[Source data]
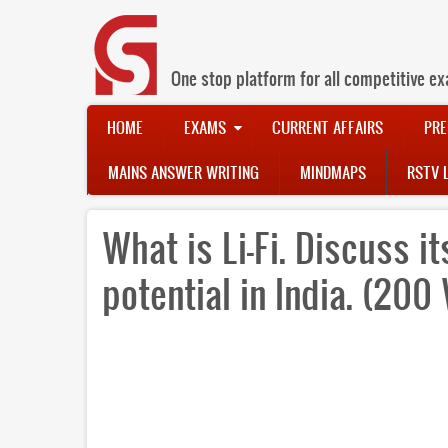
Skip
to
main
content
One stop platform for all competitive ex
Main
HOME
EXAMS
CURRENT AFFAIRS
PRE
navigation
MAINS ANSWER WRITING
MINDMAPS
RSTV 
What is Li-Fi. Discuss i
potential in India. (200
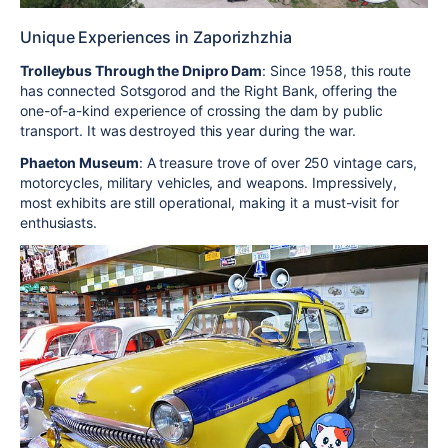
Unique Experiences in Zaporizhzhia
Trolleybus Through the Dnipro Dam
: Since 1958, this route
has connected Sotsgorod and the Right Bank, offering the
one-of-a-kind experience of crossing the dam by public
transport. It was destroyed this year during the war.
Phaeton Museum
: A treasure trove of over 250 vintage cars,
motorcycles, military vehicles, and weapons. Impressively,
most exhibits are still operational, making it a must-visit for
enthusiasts.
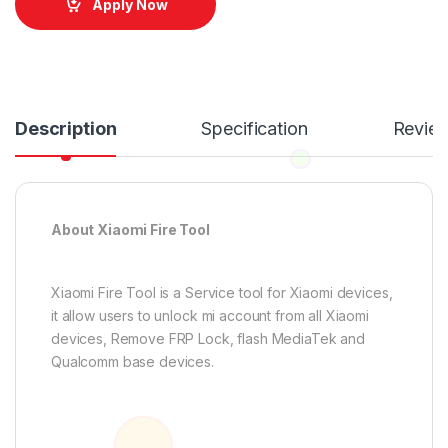
Apply Now
Description
Specification
Revie
About Xiaomi Fire Tool
Xiaomi Fire Tool is a Service tool for Xiaomi devices,
it allow users to unlock mi account from all Xiaomi
devices, Remove FRP Lock, flash MediaTek and
Qualcomm base devices.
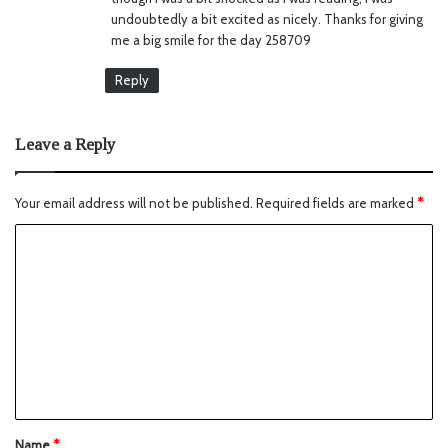
undoubtedly a bit excited as nicely. Thanks for giving
me a big smile for the day 258709
Reply
Leave a Reply
Your email address will not be published.
Required fields are marked
*
Name
*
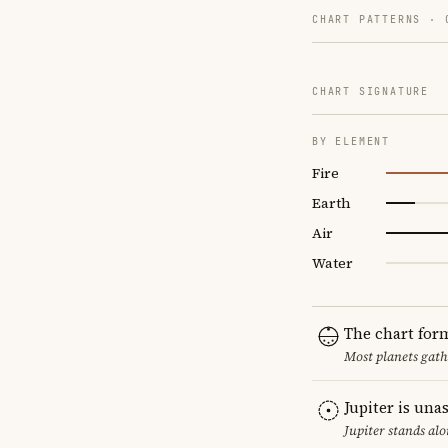
CHART PATTERNS ·
CHART SIGNATURE
BY ELEMENT
Fire
Earth
Air
Water
The chart for
Most planets gath
Jupiter is una
Jupiter stands al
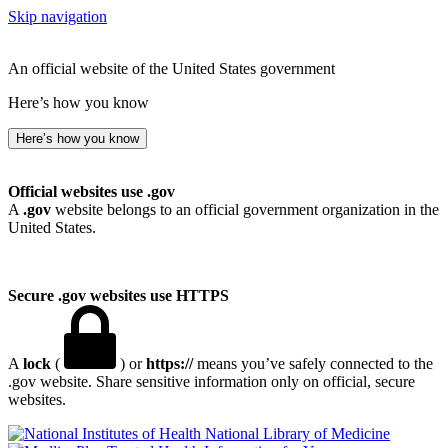
Skip navigation
An official website of the United States government
Here’s how you know
Here’s how you know
Official websites use .gov
A
.gov
website belongs to an official government organization in the
United States.
Secure .gov websites use HTTPS
A
lock
(
) or
https://
means you’ve safely connected to the
.gov website. Share sensitive information only on official, secure
websites.
National Library of Medicine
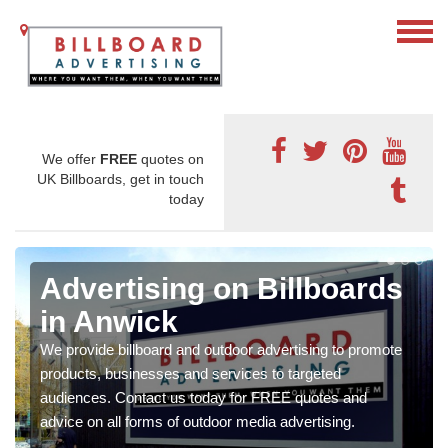
We offer
FREE
quotes on
UK Billboards, get in touch
today
Advertising on Billboards
in Anwick
We provide billboard and outdoor advertising to promote
products, businesses and services to targeted
audiences. Contact us today for FREE quotes and
advice on all forms of outdoor media advertising.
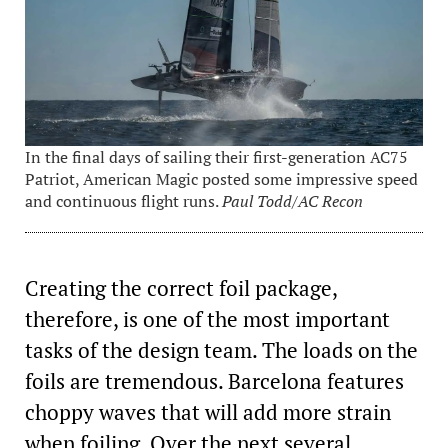
In the final days of sailing their first-generation AC75
Patriot, American Magic posted some impressive speed
and continuous flight runs.
Paul Todd/AC Recon
Creating the correct foil package,
therefore, is one of the most important
tasks of the design team. The loads on the
foils are tremendous. Barcelona features
choppy waves that will add more strain
when foiling. Over the next several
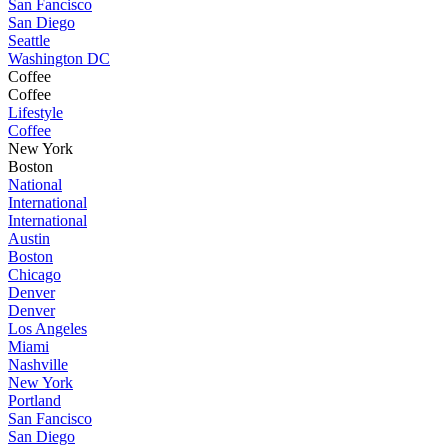
San Fancisco
San Diego
Seattle
Washington DC
Coffee
Coffee
Lifestyle
Coffee
New York
Boston
National
International
International
Austin
Boston
Chicago
Denver
Denver
Los Angeles
Miami
Nashville
New York
Portland
San Fancisco
San Diego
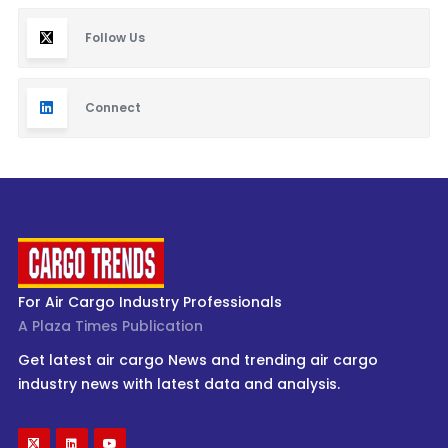
Follow Us
Connect
For Air Cargo Industry Professionals
A Plaza Times Publication
Get latest air cargo News and trending air cargo
industry news with latest data and analysis.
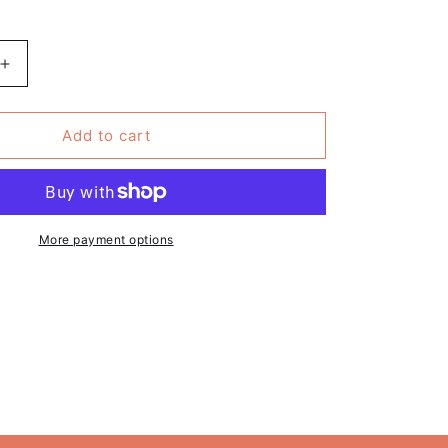
Increase
quantity
for
May
Add to cart
Your
Shelves
Always
Overflow
With
More payment options
Books
-
Book
Print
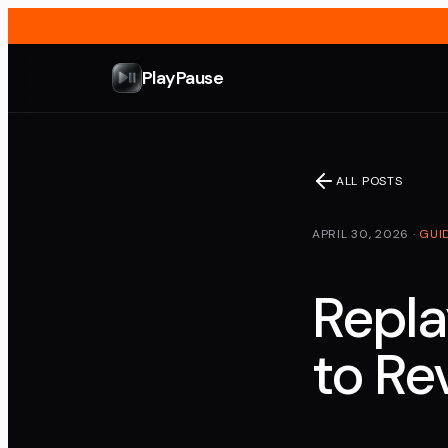
PlayPause
ALL POSTS
APRIL 30, 2026
·
GUI
Repla
to Re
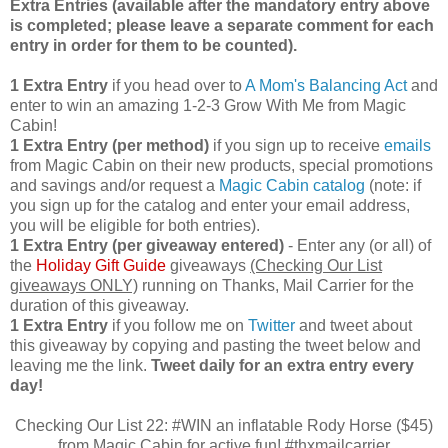
Extra Entries (available after the manda
tory entry above
is completed; please leave a separate comment for each
entry in order for them to be counted).
1 Extra Entry
if you head over to
A Mom's Balancing Act
and
enter to win an amazing 1-2-3 Grow With Me from Magic
Cabin!
1 Extra Entry (per method)
if you sign up to receive
emails
from Magic Cabin on their new products, special promotions
and savings and/or request a
Magic Cabin catalog
(note: if
you sign up for the catalog and enter your email address,
you will be eligible for both entries).
1 Extra Entry (per giveaway entered)
- Enter any (or all) of
the
Holiday Gift Guide
giveaways
(Checking Our List
giveaways ONLY)
running on Thanks, Mail Carrier for the
duration of this giveaway.
1 Extra Entry
if you follow me on
Twitter
and tweet about
this giveaway by copying and pasting the tweet below and
leaving me the link.
Tweet daily for an extra entry every
day!
Checking Our List 22: #WIN an inflatable Rody Horse ($45)
from Magic Cabin for active fun! #thxmailcarrier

Task description - Write out the data above in full and exactly, but not the pictures.

Response to the exercise -
Skip
to
main
content
One stop platform for all competitive ex
Main
HOME
EXAMS
CURRENT AFFAIRS
PRE
navigation
MAINS ANSWER WRITING
MINDMAPS
RSTV 
What is Li-Fi. Discuss i
potential in India. (200
Unique Experiences in Zaporizhzhia
Trolleybus Through the Dnipro Dam
: Since 1958, this route
has connected Sotsgorod and the Right Bank, offering the
one-of-a-kind experience of crossing the dam by public
transport. It was destroyed this year during the war.
Phaeton Museum
: A treasure trove of over 250 vintage cars,
motorcycles, military vehicles, and weapons. Impressively,
most exhibits are still operational, making it a must-visit for
enthusiasts.
Apply Now
Description
Specification
Revie
About Xiaomi Fire Tool
Xiaomi Fire Tool is a Service tool for Xiaomi devices,
it allow users to unlock mi account from all Xiaomi
devices, Remove FRP Lock, flash MediaTek and
Qualcomm base devices.
undoubtedly a bit excited as nicely. Thanks for giving
me a big smile for the day 258709
Reply
Leave a Reply
Your email address will not be published.
Required fields are marked
*
Name
*
CHART PATTERNS ·
CHART SIGNATURE
BY ELEMENT
Fire
Earth
Air
Water
The chart for
Most planets gath
Jupiter is una
Jupiter stands al
Skip navigation
An official website of the United States government
Here’s how you know
Here’s how you know
Official websites use .gov
A
.gov
website belongs to an official government organization in the
United States.
Secure .gov websites use HTTPS
A
lock
(
) or
https://
means you’ve safely connected to the
.gov website. Share sensitive information only on official, secure
websites.
National Library of Medicine
We offer
FREE
quotes on
UK Billboards, get in touch
today
Advertising on Billboards
in Anwick
We provide billboard and outdoor advertising to promote
products, businesses and services to targeted
audiences. Contact us today for FREE quotes and
advice on all forms of outdoor media advertising.
In the final days of sailing their first-generation AC75
Patriot, American Magic posted some impressive speed
and continuous flight runs.
Paul Todd/AC Recon
Creating the correct foil package,
therefore, is one of the most important
tasks of the design team. The loads on the
foils are tremendous. Barcelona features
choppy waves that will add more strain
when foiling. Over the next several
San Fancisco
San Diego
Seattle
Washington DC
Coffee
Coffee
Lifestyle
Coffee
New York
Boston
National
International
International
Austin
Boston
Chicago
Denver
Denver
Los Angeles
Miami
Nashville
New York
Portland
San Fancisco
San Diego
Follow Us
Connect
For Air Cargo Industry Professionals
A Plaza Times Publication
Get latest air cargo News and trending air cargo
industry news with latest data and analysis.
Increase
quantity
for
May
Add to cart
Your
Shelves
Always
Overflow
With
More payment options
Books
-
Book
Print
PlayPause
ALL POSTS
APRIL 30, 2026
·
GUI
Repla
to Re
Extra Entries (available after the manda
tory entry above
is completed; please leave a separate comment for each
entry in order for them to be counted).
1 Extra Entry
if you head over to
A Mom's Balancing Act
and
enter to win an amazing 1-2-3 Grow With Me from Magic
Cabin!
1 Extra Entry (per method)
if you sign up to receive
emails
from Magic Cabin on their new products, special promotions
and savings and/or request a
Magic Cabin catalog
(note: if
you sign up for the catalog and enter your email address,
you will be eligible for both entries).
1 Extra Entry (per giveaway entered)
- Enter any (or all) of
the
Holiday Gift Guide
giveaways
(Checking Our List
giveaways ONLY)
running on Thanks, Mail Carrier for the
duration of this giveaway.
1 Extra Entry
if you follow me on
Twitter
and tweet about
this giveaway by copying and pasting the tweet below and
leaving me the link.
Tweet daily for an extra entry every
day!
Checking Our List 22: #WIN an inflatable Rody Horse ($45)
from Magic Cabin for active fun! #thxmailcarrier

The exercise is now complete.